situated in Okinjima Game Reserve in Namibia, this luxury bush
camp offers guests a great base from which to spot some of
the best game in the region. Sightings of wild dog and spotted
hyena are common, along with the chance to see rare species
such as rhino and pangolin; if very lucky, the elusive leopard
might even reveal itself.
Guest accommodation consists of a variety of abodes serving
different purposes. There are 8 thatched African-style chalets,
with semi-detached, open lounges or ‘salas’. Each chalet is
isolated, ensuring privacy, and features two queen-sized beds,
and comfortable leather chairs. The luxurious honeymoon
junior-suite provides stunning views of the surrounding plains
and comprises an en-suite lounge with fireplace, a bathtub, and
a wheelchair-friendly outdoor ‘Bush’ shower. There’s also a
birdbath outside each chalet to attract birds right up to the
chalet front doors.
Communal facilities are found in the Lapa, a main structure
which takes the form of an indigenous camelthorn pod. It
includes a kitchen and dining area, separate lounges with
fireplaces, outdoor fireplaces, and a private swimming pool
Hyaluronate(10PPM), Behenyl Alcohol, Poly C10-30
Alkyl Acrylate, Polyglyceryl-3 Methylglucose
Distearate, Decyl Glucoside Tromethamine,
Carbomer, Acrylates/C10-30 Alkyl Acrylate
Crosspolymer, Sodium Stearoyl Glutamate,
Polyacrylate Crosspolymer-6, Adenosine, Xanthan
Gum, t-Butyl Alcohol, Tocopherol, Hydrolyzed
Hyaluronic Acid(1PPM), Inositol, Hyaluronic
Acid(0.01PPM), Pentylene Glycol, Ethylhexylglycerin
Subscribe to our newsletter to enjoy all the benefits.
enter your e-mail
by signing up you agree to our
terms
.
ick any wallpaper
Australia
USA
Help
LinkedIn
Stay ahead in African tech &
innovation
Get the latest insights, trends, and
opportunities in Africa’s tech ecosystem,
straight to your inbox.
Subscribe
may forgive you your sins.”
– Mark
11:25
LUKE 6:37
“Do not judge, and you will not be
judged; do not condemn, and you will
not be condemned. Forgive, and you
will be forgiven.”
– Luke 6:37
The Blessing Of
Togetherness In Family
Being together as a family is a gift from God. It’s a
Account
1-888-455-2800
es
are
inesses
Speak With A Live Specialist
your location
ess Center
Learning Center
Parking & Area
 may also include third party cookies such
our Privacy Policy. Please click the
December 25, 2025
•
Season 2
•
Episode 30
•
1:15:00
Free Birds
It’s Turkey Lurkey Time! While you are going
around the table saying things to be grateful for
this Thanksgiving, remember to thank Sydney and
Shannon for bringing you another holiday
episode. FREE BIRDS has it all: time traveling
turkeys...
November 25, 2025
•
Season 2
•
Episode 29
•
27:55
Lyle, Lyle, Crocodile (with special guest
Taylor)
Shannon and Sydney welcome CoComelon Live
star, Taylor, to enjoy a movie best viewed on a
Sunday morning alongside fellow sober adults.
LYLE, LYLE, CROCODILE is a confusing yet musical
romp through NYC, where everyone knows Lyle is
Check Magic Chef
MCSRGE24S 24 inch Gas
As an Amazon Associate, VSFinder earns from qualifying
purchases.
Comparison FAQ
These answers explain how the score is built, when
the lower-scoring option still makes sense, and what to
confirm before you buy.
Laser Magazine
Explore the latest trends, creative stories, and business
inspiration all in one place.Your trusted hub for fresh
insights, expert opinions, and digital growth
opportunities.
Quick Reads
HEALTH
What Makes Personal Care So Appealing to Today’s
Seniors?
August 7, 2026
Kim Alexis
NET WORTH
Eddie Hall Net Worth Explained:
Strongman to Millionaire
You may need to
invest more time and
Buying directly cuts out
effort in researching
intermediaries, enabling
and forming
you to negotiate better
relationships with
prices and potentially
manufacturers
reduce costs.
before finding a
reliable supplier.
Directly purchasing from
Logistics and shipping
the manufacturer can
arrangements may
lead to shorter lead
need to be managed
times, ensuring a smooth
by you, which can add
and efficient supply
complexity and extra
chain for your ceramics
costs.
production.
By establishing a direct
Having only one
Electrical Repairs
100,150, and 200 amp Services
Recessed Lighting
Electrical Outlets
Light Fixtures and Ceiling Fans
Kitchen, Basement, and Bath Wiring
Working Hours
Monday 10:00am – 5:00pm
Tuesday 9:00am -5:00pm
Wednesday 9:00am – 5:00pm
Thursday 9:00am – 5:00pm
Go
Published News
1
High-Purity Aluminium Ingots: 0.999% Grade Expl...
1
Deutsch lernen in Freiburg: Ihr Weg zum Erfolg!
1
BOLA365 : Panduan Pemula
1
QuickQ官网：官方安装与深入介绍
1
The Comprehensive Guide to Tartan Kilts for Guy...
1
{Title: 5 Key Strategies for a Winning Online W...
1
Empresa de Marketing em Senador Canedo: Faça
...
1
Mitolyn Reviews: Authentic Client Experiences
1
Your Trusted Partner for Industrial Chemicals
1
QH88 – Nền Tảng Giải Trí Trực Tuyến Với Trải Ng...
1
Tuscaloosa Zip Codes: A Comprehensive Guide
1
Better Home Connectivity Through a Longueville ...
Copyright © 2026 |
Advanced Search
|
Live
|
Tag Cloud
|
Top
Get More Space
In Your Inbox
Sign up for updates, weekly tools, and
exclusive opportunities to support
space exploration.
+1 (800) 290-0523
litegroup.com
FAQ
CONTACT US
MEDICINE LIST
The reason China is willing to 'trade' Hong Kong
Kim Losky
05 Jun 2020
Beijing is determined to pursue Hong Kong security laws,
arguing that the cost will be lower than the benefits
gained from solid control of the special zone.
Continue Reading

- _What to produce_: Copy out each line of the material that holds the word "before".

- _Output of the exercise_:
confirm before you buy.
before finding a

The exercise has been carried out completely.